[RECORDS FOR THE EXERCISE]

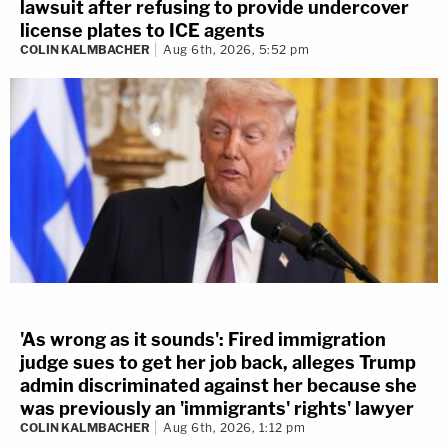
lawsuit after refusing to provide undercover
license plates to ICE agents
COLIN KALMBACHER
Aug 6th, 2026, 5:52 pm
'As wrong as it sounds': Fired immigration
judge sues to get her job back, alleges Trump
admin discriminated against her because she
was previously an 'immigrants' rights' lawyer
COLIN KALMBACHER
Aug 6th, 2026, 1:12 pm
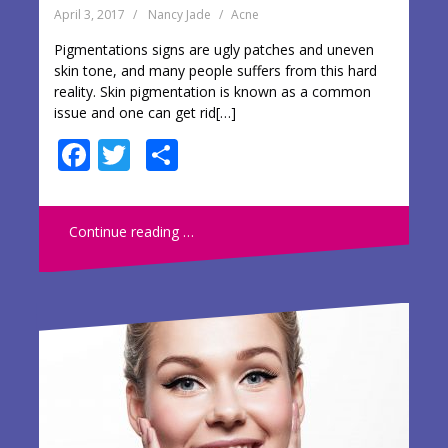
April 3, 2017
Nancy Jade
Acne
Pigmentations signs are ugly patches and uneven
skin tone, and many people suffers from this hard
reality. Skin pigmentation is known as a common
issue and one can get rid[…]
F
T
S
ac
w
h
e
itt
ar
Continue reading …
b
er
e
o
o
k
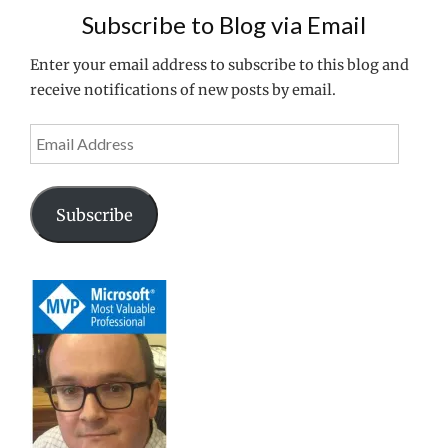
Subscribe to Blog via Email
Enter your email address to subscribe to this blog and
receive notifications of new posts by email.
Email
Address
Subscribe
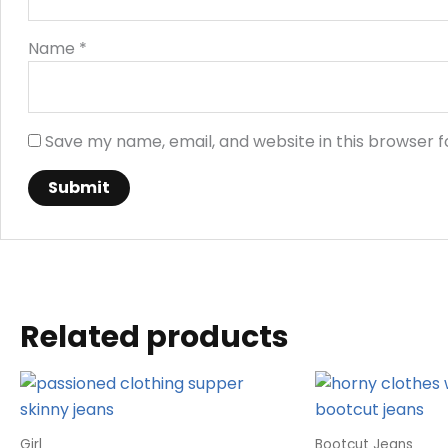
Name
*
Save my name, email, and website in this browser f
Related products
Girl
Bootcut Jeans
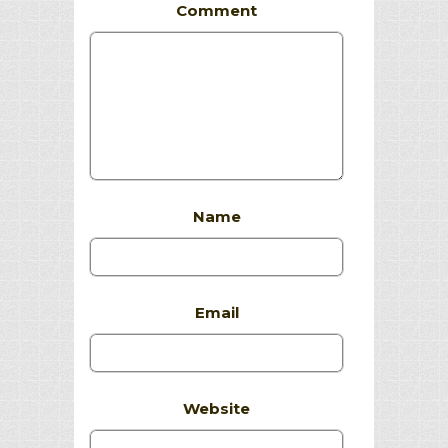
Comment
Name
Email
Website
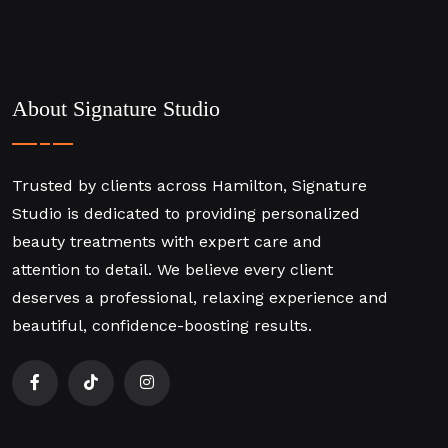
About Signature Studio
Trusted by clients across Hamilton, Signature
Studio is dedicated to providing personalized
beauty treatments with expert care and
attention to detail. We believe every client
deserves a professional, relaxing experience and
beautiful, confidence-boosting results.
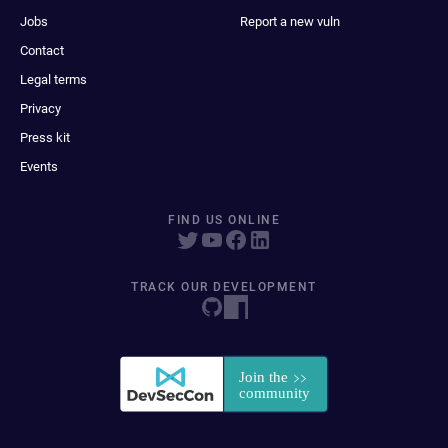
Jobs
Report a new vuln
Contact
Legal terms
Privacy
Press kit
Events
FIND US ONLINE
TRACK OUR DEVELOPMENT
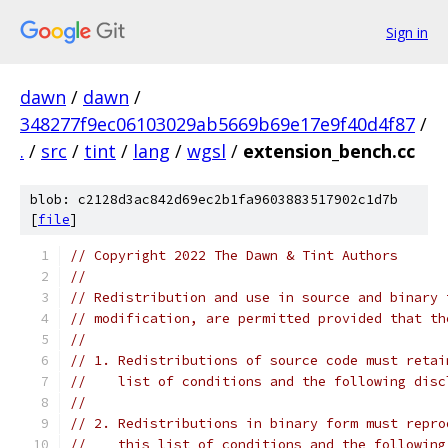
Sign in
dawn
/
dawn
/
348277f9ec06103029ab5669b69e17e9f40d4f87
/
.
/
src
/
tint
/
lang
/
wgsl
/
extension_bench.cc
blob: c2128d3ac842d69ec2b1fa9603883517902c1d7b
[
file
]
// Copyright 2022 The Dawn & Tint Authors
//
// Redistribution and use in source and binary 
// modification, are permitted provided that th
//
// 1. Redistributions of source code must retai
//    list of conditions and the following disc
//
// 2. Redistributions in binary form must repro
//    this list of conditions and the following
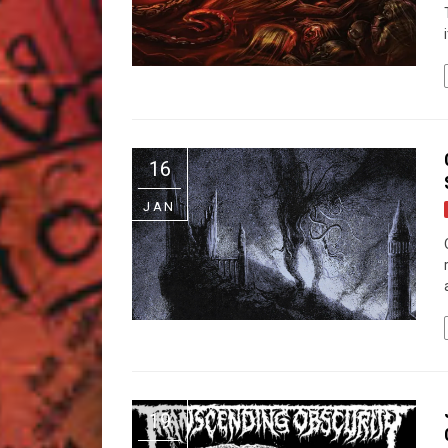
16
JAN
19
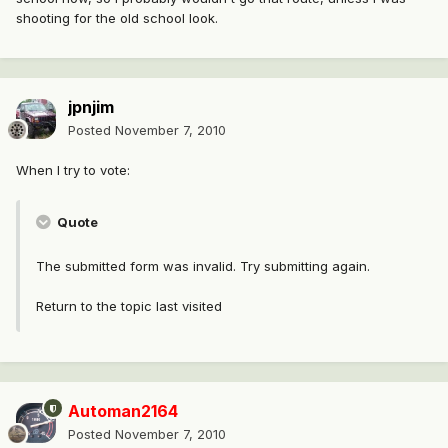
shooting for the old school look.
jpnjim
Posted
November 7, 2010
When I try to vote:
Quote
The submitted form was invalid. Try submitting again.
Return to the topic last visited
Automan2164
Posted
November 7, 2010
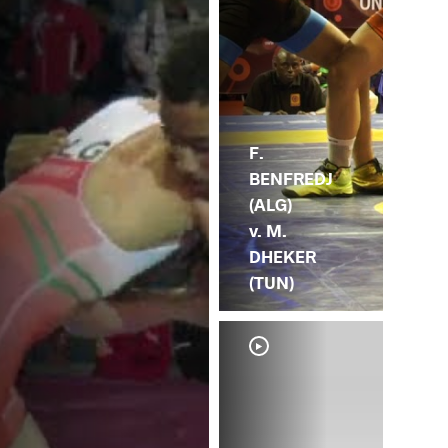
F.
BENFREDJ
(ALG)
v. M.
DHEKER
(TUN)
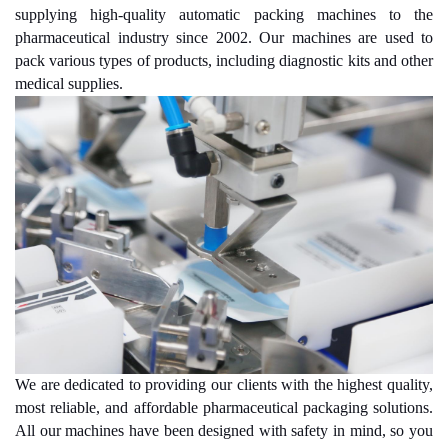
supplying high-quality automatic packing machines to the
pharmaceutical industry since 2002. Our machines are used to
pack various types of products, including diagnostic kits and other
medical supplies.
We are dedicated to providing our clients with the highest quality,
most reliable, and affordable pharmaceutical packaging solutions.
All our machines have been designed with safety in mind, so you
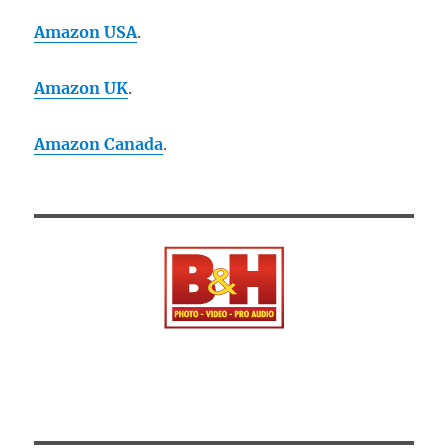
Amazon USA
.
Amazon UK
.
Amazon Canada
.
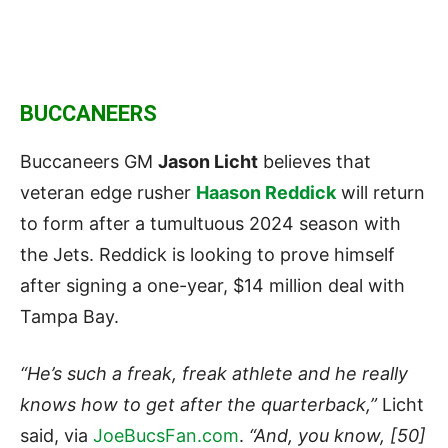
BUCCANEERS
Buccaneers GM
Jason Licht
believes that
veteran edge rusher
Haason Reddick
will return
to form after a tumultuous 2024 season with
the Jets. Reddick is looking to prove himself
after signing a one-year, $14 million deal with
Tampa Bay.
“He’s such a freak, freak athlete and he really
knows how to get after the quarterback,”
Licht
said, via
JoeBucsFan.com
.
“And, you know, [50]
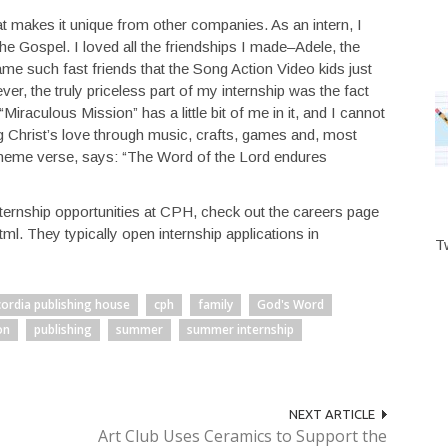
 makes it unique from other companies. As an intern, I
the Gospel. I loved all the friendships I made–Adele, the
e such fast friends that the Song Action Video kids just
r, the truly priceless part of my internship was the fact
iraculous Mission” has a little bit of me in it, and I cannot
ng Christ’s love through music, crafts, games and, most
 theme verse, says: “The Word of the Lord endures
internship opportunities at CPH, check out the careers page
tml. They typically open internship applications in
T
ordia publishing house
cph
family
God's Word
on
publishing
summer
summer internship
NEXT ARTICLE
Art Club Uses Ceramics to Support the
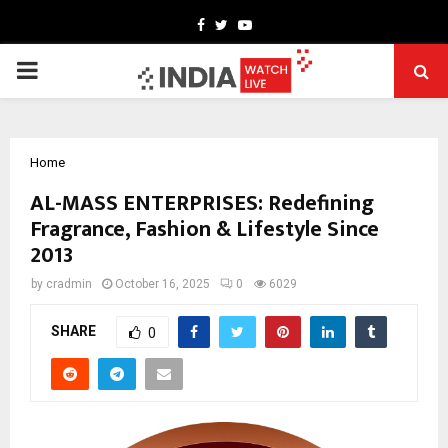
Facebook
Twitter
Youtube
PRIMARY
MENU
Home
AL-MASS ENTERPRISES: Redefining
Fragrance, Fashion & Lifestyle Since
2013
by
cradmin
October 16, 2025
0
6029
SHARE
0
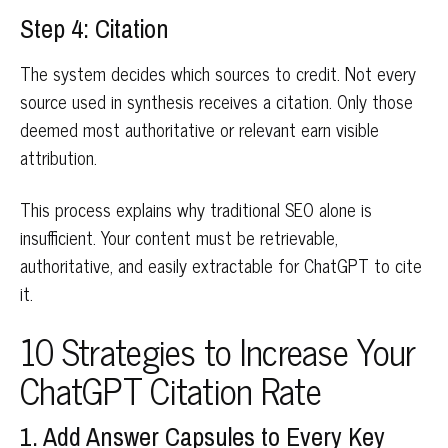
Step 4: Citation
The system decides which sources to credit. Not every
source used in synthesis receives a citation. Only those
deemed most authoritative or relevant earn visible
attribution.
This process explains why traditional SEO alone is
insufficient. Your content must be retrievable,
authoritative, and easily extractable for ChatGPT to cite
it.
10 Strategies to Increase Your
ChatGPT Citation Rate
1. Add Answer Capsules to Every Key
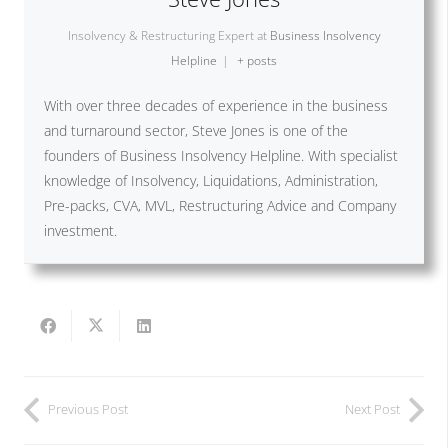
Insolvency & Restructuring Expert
at
Business Insolvency
Helpline
|
+ posts
With over three decades of experience in the business
and turnaround sector, Steve Jones is one of the
founders of Business Insolvency Helpline. With specialist
knowledge of Insolvency, Liquidations, Administration,
Pre-packs, CVA, MVL, Restructuring Advice and Company
investment.
Previous Post
Next Post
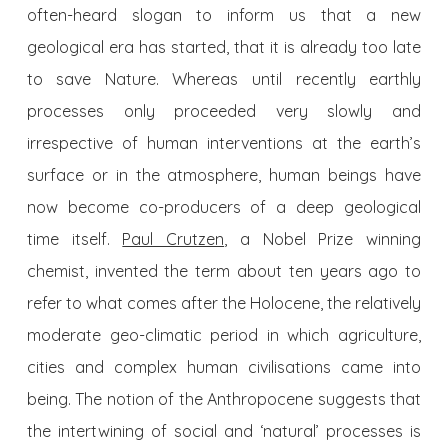
often-heard slogan to inform us that a new
geological era has started, that it is already too late
to save Nature. Whereas until recently earthly
processes only proceeded very slowly and
irrespective of human interventions at the earth’s
surface or in the atmosphere, human beings have
now become co-producers of a deep geological
time itself.
Paul Crutzen
, a Nobel Prize winning
chemist, invented the term about ten years ago to
refer to what comes after the Holocene, the relatively
moderate geo-climatic period in which agriculture,
cities and complex human civilisations came into
being. The notion of the Anthropocene suggests that
the intertwining of social and ‘natural’ processes is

[/RECORDS FOR THE EXERCISE]

Exactly as written, repeat the lines from the beginning of the entries up to and including the line with "Pigmentations signs are", but not the pictures.

EXERCISE RESULT
lawsuit after refusing to provide undercover
license plates to ICE agents
COLIN KALMBACHER
Aug 6th, 2026, 5:52 pm
'As wrong as it sounds': Fired immigration
judge sues to get her job back, alleges Trump
admin discriminated against her because she
was previously an 'immigrants' rights' lawyer
COLIN KALMBACHER
Aug 6th, 2026, 1:12 pm
April 3, 2017
Nancy Jade
Acne
Pigmentations signs are ugly patches and uneven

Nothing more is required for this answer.